Buildings designed to the Passivhaus standard are wonderfully sustainable on day one, but ignoring embodied energy distorts overall performance

Simon Sturgis

The importance of the basic principles of Passivhaus design are now well known. A key feature is the interlocking ideas of ‘super’ insulation, thermal bridge free construction, ventilation and heat recovery, window design and of course, crucially air tightness. For this last item to be truly effective a variety of sophisticated tapes are often used to deal with air infiltration.

My questions are these: This is all great on day one, but what happens over 40-50 years? How fast do these tapes degrade, with the resulting ‘falling off’ of airtightness, and hence energy efficiency? How do successive owners say, 40+ years after PC know where to find the tapes? Does their replacement involve significant damage to internal fabric and finishes to maintain the Passivhaus standard? Does accessing and replacing these tapes therefore become a major embodied energy cost? My concern is that an outstanding product evolves over time into something that has an energy expensive future retrofit regime. In short what is the ‘whole life’ energy cost of a Passivhaus over 60 or more years?

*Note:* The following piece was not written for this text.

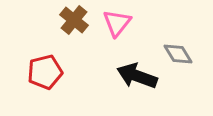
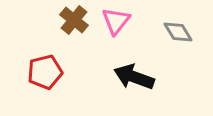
pink triangle: moved 1 px left, 2 px up
gray diamond: moved 22 px up
black arrow: moved 3 px left, 1 px down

My concern is that an outstanding product evolves over time into something that has an energy expensive future retrofit regime.

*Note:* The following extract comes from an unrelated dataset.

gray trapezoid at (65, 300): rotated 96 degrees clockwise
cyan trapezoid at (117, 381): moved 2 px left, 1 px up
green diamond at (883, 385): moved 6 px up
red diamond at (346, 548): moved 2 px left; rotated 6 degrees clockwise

In a previous study for Building we established that the retrofit of a Victorian Terrace House to Enerfit Standard had the same whole life carbon footprint over 60 years as a new terrace Passivhaus. Obviously the Passivhaus outperformed the retrofit on an annual energy consumption basis, but it had much higher embodied energy costs in relation to build and materials replacement. The message is: ignoring embodied energy distorts the overall performance picture.

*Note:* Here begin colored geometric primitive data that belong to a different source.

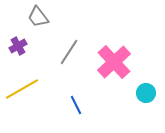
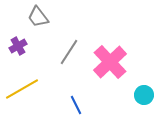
pink cross: moved 4 px left
cyan circle: moved 2 px left, 2 px down
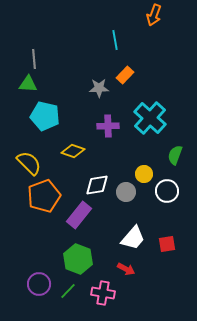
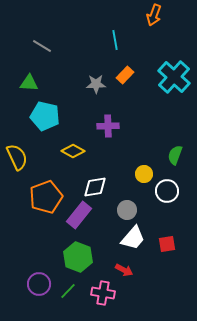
gray line: moved 8 px right, 13 px up; rotated 54 degrees counterclockwise
green triangle: moved 1 px right, 1 px up
gray star: moved 3 px left, 4 px up
cyan cross: moved 24 px right, 41 px up
yellow diamond: rotated 10 degrees clockwise
yellow semicircle: moved 12 px left, 6 px up; rotated 20 degrees clockwise
white diamond: moved 2 px left, 2 px down
gray circle: moved 1 px right, 18 px down
orange pentagon: moved 2 px right, 1 px down
green hexagon: moved 2 px up
red arrow: moved 2 px left, 1 px down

A parallel thought is to do with an owner’s requirement to adapt or extend his Passivhaus. If someone wishes to build an extension or put in a new window, do they have to have specialist (ie expensive) consultants and contractors, or can the local builder do it? Do Passivhaus projects therefore require detailed operating and maintenance manuals?

Passivhaus design concentrates on reducing operational emissions, but at potentially unacceptable embodied costs. Taking a ‘whole life’ view, ie considering operational and embodied emissions together would produce an overall lower carbon outcome. This may mean relaxing Passivhaus standards slightly, but with the benefit of a more flexible and maintainable building. This in turn would produce the lowest lifetime carbon footprint for Passivhaus, not just the best operational footprint at the outset.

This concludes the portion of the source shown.